India’s southern state of Kerala shut some schools, offices and public transport, authorities said on Wednesday, as they scrambled to rein in the spread of the rare and deadly brain-damaging Nipah virus that has killed two people.
An adult and a child are still infected in hospital, and more than 130 people have been tested for the virus, spread via direct contact with the bodily fluids of infected bats, pigs or people, a state health official said.
“We are focusing on tracing contacts of infected persons early and isolating anyone with symptoms,” said the state’s Health Minister Veena George, who told reporters the strain of the virus was being examined.
“Public movement has been restricted in parts of the state to contain the medical crisis.”
Two infected people have died since Aug.30 in the state’s fourth outbreak of the virus since 2018, forcing authorities to declare containment zones in at least seven villages in the district of Kozhikode.
Strict isolation rules were adopted, with medical staff being quarantined after direct contact with the infected.
The first victim was a small landholder in the district’s village of Marutonkara, a government official said.
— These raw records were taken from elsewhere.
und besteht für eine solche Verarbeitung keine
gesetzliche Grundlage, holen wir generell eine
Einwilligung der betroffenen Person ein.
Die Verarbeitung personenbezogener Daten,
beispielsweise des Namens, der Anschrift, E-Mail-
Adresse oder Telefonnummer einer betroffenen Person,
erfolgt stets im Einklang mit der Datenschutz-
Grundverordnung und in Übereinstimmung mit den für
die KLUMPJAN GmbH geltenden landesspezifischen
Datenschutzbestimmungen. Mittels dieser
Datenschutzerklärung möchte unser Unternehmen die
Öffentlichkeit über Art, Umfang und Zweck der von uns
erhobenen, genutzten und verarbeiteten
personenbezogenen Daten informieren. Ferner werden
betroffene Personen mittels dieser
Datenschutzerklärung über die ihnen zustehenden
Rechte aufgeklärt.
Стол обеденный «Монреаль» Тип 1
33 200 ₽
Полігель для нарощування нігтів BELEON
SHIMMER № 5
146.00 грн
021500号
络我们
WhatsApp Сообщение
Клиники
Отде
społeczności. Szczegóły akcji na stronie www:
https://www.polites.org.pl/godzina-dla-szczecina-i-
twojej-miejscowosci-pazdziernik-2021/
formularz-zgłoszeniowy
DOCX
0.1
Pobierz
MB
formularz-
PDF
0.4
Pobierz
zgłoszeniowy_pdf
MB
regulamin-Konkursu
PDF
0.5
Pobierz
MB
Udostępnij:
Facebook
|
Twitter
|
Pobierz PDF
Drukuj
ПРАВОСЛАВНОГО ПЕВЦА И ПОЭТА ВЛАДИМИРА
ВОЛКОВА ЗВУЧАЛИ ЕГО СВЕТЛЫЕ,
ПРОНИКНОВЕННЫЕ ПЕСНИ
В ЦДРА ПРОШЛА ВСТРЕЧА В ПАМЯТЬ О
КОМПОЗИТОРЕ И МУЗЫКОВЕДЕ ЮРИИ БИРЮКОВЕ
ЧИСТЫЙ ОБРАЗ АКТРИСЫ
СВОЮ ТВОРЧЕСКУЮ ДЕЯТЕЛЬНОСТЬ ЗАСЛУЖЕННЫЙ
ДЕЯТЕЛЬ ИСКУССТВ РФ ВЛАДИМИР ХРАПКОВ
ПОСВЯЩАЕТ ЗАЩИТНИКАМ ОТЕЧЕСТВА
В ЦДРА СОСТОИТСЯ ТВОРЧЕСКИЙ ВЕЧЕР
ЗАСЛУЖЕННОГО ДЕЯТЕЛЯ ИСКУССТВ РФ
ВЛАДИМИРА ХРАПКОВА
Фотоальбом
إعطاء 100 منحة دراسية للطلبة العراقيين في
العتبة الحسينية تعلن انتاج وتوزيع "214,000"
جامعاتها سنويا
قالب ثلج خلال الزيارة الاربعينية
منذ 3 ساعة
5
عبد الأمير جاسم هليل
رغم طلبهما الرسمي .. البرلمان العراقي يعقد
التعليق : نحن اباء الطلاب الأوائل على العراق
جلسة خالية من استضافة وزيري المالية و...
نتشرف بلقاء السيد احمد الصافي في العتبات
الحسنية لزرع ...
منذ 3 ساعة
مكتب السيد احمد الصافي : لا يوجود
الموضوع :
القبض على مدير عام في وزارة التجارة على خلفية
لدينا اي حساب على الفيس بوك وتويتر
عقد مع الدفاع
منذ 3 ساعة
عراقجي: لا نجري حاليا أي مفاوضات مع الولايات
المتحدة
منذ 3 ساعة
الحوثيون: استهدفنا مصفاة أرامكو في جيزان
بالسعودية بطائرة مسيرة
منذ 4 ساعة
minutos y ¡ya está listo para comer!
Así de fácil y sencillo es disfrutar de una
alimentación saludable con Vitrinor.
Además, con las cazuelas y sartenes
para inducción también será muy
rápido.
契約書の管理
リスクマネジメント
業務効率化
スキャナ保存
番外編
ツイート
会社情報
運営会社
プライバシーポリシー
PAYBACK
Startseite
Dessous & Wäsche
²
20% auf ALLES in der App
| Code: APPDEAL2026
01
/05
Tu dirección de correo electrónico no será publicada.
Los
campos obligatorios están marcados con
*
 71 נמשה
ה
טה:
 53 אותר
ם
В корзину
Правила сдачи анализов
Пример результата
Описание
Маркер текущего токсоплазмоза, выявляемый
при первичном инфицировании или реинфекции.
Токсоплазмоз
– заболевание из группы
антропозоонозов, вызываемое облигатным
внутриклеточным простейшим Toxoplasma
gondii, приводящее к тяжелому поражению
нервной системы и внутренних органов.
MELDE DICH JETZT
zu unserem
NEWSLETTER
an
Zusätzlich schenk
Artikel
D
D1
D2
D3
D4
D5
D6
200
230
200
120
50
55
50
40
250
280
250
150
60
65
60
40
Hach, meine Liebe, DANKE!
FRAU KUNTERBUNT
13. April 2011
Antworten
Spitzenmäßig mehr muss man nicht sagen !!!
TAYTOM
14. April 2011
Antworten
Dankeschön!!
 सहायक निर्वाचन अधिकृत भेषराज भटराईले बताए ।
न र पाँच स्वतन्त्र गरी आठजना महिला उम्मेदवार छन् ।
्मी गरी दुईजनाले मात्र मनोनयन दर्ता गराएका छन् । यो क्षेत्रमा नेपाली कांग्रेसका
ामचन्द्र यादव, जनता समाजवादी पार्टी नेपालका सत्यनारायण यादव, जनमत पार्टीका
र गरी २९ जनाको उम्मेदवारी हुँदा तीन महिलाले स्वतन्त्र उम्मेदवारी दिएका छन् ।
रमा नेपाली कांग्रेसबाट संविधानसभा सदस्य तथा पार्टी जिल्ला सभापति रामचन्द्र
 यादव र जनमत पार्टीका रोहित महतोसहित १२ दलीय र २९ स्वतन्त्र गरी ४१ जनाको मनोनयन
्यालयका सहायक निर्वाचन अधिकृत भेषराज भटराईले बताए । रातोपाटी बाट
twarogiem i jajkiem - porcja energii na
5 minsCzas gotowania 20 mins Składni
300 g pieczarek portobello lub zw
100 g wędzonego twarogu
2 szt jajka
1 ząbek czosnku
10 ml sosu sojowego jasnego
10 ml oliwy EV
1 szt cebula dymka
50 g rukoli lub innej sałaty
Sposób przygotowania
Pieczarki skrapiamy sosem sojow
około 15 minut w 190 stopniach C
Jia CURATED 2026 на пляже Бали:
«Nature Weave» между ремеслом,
The victim’s daughter and brother-in-law, both infected, are in an isolation ward, with other family members and neighbours being tested.
The second death followed contact in hospital with the first victim, doctors’ initial investigation has shown, but the two were not related, added the official, who sought anonymity as he was not authorised to talk to the media.
Three federal teams, including experts from the National Virology Institute, were set to arrive on Wednesday for more tests, the official said.
The Nipah virus was first identified in 1999 during an outbreak of illness among pig farmers and others in close contact with the animals in Malaysia and Singapore.
In Kerala’s first Nipah outbreak, 21 of the 23 infected died, while outbreaks in 2019 and 2021 claimed two more lives.
A Reuters investigation in May identified parts of Kerala as among the places most at risk globally for outbreaks of bat viruses. Extensive deforestation and urbanisation have brought people and wildlife into close contact.